He gestures again, sharper this time.Inside.
Of course. The hallway is exposed. If security comes back quietly, I’m a sitting duck.
I move.
Two strides and I’m at the door. He opens it just wide enough for me to slip through, then shuts it behind me with a soft, heavy click.
The silence inside is absolute.
The air smells like leather chairs, expensive whiskey, and something colder—metal under velvet. It smells like Alistair Reid. It smells like control.
Genny is at the massive mahogany desk, a total contradiction in her oversized hoodie and leggings. She’s jacked into the sleek desktop with a small drive, multiple windows flashing across the screen, code and folders and email subjects I can’t read fast enough.
“Don’t touch anything,” she mutters, eyes glued to the progress bar. “And stay out of the window line. If security walks past outside, I don’t want them seeing your silhouettes.”
Declan’s hand wraps around the inside of my wrist. The contact is a bolt of heat straight up my arm. He tugs me deeper into the room, into the blind spot behind the heavy door, where the shadows are deepest.
We’re trapped.
Genny’s typing is a frantic, rhythmic clatter. The progress bar on the screen crawls.
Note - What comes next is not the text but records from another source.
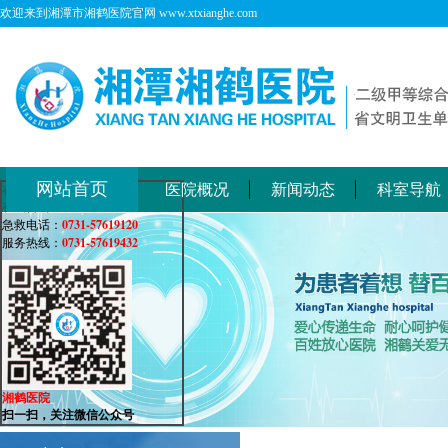
欢迎来到湘潭市湘鹤医院官网 www.xtxianghe.com
网站首页
医院概况
新闻动态
科室导航
在线客服
在线咨询：
0731-57619120
急救电话：
0731-57619432
服务热线：
湘鹤医院
扫一扫，关注微信公众号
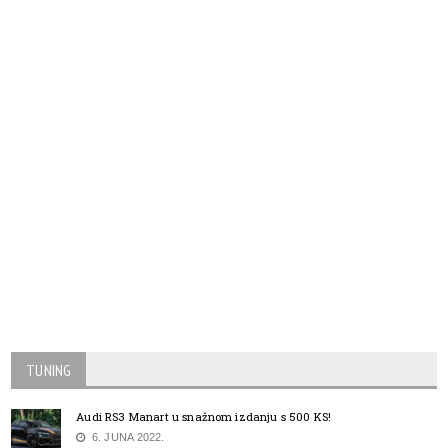
TUNING
Audi RS3 Manart u snažnom izdanju s 500 KS!
6. JUNA 2022.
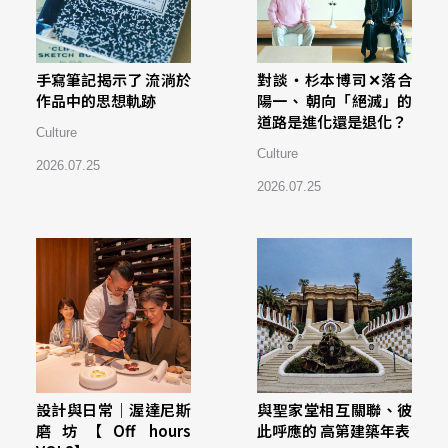
手寫筆記揭示了 流淌於
對談・杉本博司✕落合
作品中的思想軌跡
陽一、 朝向「絕滅」的
道路是進化還是退化？
Culture
Culture
2026.07.25
2026.07.25
設計與日常｜渥達尼斯
與聖家堂相互關聯、彼
磨坊【Off hours
此呼應的 高第建築年表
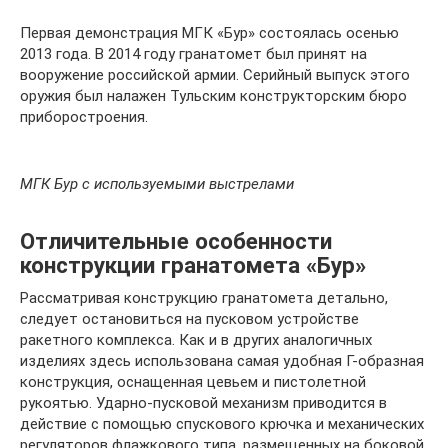
Первая демонстрация МГК «Бур» состоялась осенью
2013 года. В 2014 году гранатомет был принят на
вооружение российской армии. Серийный выпуск этого
оружия был налажен Тульским конструкторским бюро
приборостроения.
МГК Бур с используемыми выстрелами
Отличительные особенности
конструкции гранатомета «Бур»
Рассматривая конструкцию гранатомета детально,
следует остановиться на пусковом устройстве
ракетного комплекса. Как и в других аналогичных
изделиях здесь использована самая удобная Г-образная
конструкция, оснащенная цевьем и пистолетной
рукоятью. Ударно-пусковой механизм приводится в
действие с помощью спускового крючка и механических
регуляторов флажкового типа, размещенных на боковой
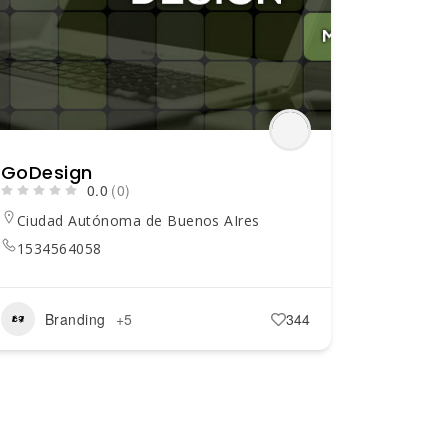
GoDesign
0.0
(0)
Ciudad Autónoma de Buenos AIres
1534564058
Branding
+5
344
Declan presses me back against the wall, his body crowding mine. He’s not touching me, not fully, but he’s everywhere. His sleeves are rolled up, throat bare, tie stuffed hastily into his slacks pocket. He looks wrong in this room—not polished enough, not tame enough. He looks like a weapon someone forgot to unload.
He braces one hand on the wall beside my head, leaning in. His breath brushes my cheek, warm against the chilled air conditioning.
“You’re shaking,” he murmurs.
“I’m fine,” I lie.
His free hand finds my hip, fingers curling into the fabric of my hoodie. The slightest pull, and my body tips forward, my front brushing his chest. The contact is a spark in dry tinder.
“You just broke into my father’s office,” he says, voice low, threaded with a dark, fierce pride. “You’re standing in his sanctuary. You’re anything but fine.”
His thumb drags over the curve of my hipbone. My breath stutters. Every nerve ending in my body is screaming awake.
Being here, with him, feels like a desecration. We are muddying the waters of the one place his father keeps pristine.
“We’re playing with fire,” I whisper, glancing toward Genny’s hunched back. “If they come back…”
His jaw clenches. The muscle flexes under the harsh shadows. “Let them come.”
My heart kicks. “Declan.”
He huffs a rough breath, then dips his head, his nose grazing my temple. I feel his mouth barely skim over my hairline. It’s not even a kiss, just a hovering heat.
“I can’t be this close to you and not touch you,” he murmurs against my skin. “Not anymore. I’m done trying.”
The words land like a weight. Heavy. Anchoring.
My throat is dry. “We’re committing a felony.”
“Add it to the list.”
His hand slides from my hip to my waist, fingers slipping under the hem of my hoodie, finding bare skin. His palm is hot. My stomach clenches, muscles fluttering under his touch.
Heat rolls through me, thick and dizzying. The hum of Genny’s typing, the distant echo of the building, the ticking countdown in my head—everything blurs.
“You said we’d fight back,” I whisper.